[Work item]:
When you repeat the entries below, please keep them exact and leave out the pictures.

------ Available records

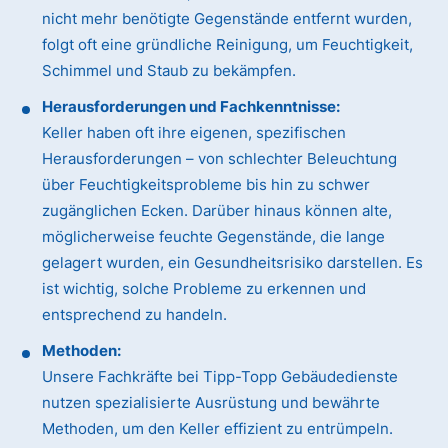
nicht mehr benötigte Gegenstände entfernt wurden,
folgt oft eine gründliche Reinigung, um Feuchtigkeit,
Schimmel und Staub zu bekämpfen.
Herausforderungen und Fachkenntnisse:
Keller haben oft ihre eigenen, spezifischen
Herausforderungen – von schlechter Beleuchtung
über Feuchtigkeitsprobleme bis hin zu schwer
zugänglichen Ecken. Darüber hinaus können alte,
möglicherweise feuchte Gegenstände, die lange
gelagert wurden, ein Gesundheitsrisiko darstellen. Es
ist wichtig, solche Probleme zu erkennen und
entsprechend zu handeln.
Methoden:
Unsere Fachkräfte bei Tipp-Topp Gebäudedienste
nutzen spezialisierte Ausrüstung und bewährte
Methoden, um den Keller effizient zu entrümpeln.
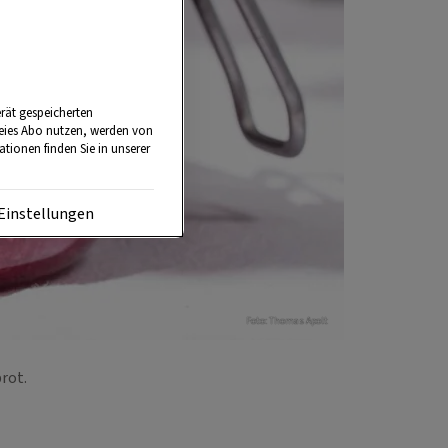
rät gespeicherten
reies Abo nutzen, werden von
tionen finden Sie in unserer
Einstellungen
Foto: Thomas Apolt
brot.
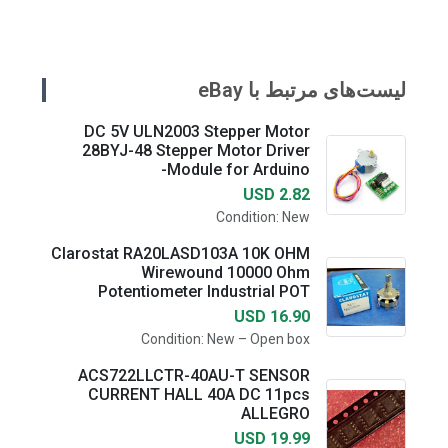
لیست‌های مرتبط با eBay
DC 5V ULN2003 Stepper Motor
28BYJ-48 Stepper Motor Driver
Module for Arduino-
USD 2.82
Condition: New
Clarostat RA20LASD103A 10K OHM
Wirewound 10000 Ohm
Potentiometer Industrial POT
USD 16.90
Condition: New – Open box
ACS722LLCTR-40AU-T SENSOR
CURRENT HALL 40A DC 11pcs
ALLEGRO
USD 19.99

------------

[Problem solution]:
nicht mehr benötigte Gegenstände entfernt wurden,
folgt oft eine gründliche Reinigung, um Feuchtigkeit,
Schimmel und Staub zu bekämpfen.
Herausforderungen und Fachkenntnisse:
Keller haben oft ihre eigenen, spezifischen
Herausforderungen – von schlechter Beleuchtung
über Feuchtigkeitsprobleme bis hin zu schwer
zugänglichen Ecken. Darüber hinaus können alte,
möglicherweise feuchte Gegenstände, die lange
gelagert wurden, ein Gesundheitsrisiko darstellen. Es
ist wichtig, solche Probleme zu erkennen und
entsprechend zu handeln.
Methoden:
Unsere Fachkräfte bei Tipp-Topp Gebäudedienste
nutzen spezialisierte Ausrüstung und bewährte
Methoden, um den Keller effizient zu entrümpeln.
rät gespeicherten
reies Abo nutzen, werden von
tionen finden Sie in unserer
Einstellungen
Foto: Thomas Apolt
brot.
لیست‌های مرتبط با eBay
DC 5V ULN2003 Stepper Motor
28BYJ-48 Stepper Motor Driver
Module for Arduino-
USD 2.82
Condition: New
Clarostat RA20LASD103A 10K OHM
Wirewound 10000 Ohm
Potentiometer Industrial POT
USD 16.90
Condition: New – Open box
ACS722LLCTR-40AU-T SENSOR
CURRENT HALL 40A DC 11pcs
ALLEGRO
USD 19.99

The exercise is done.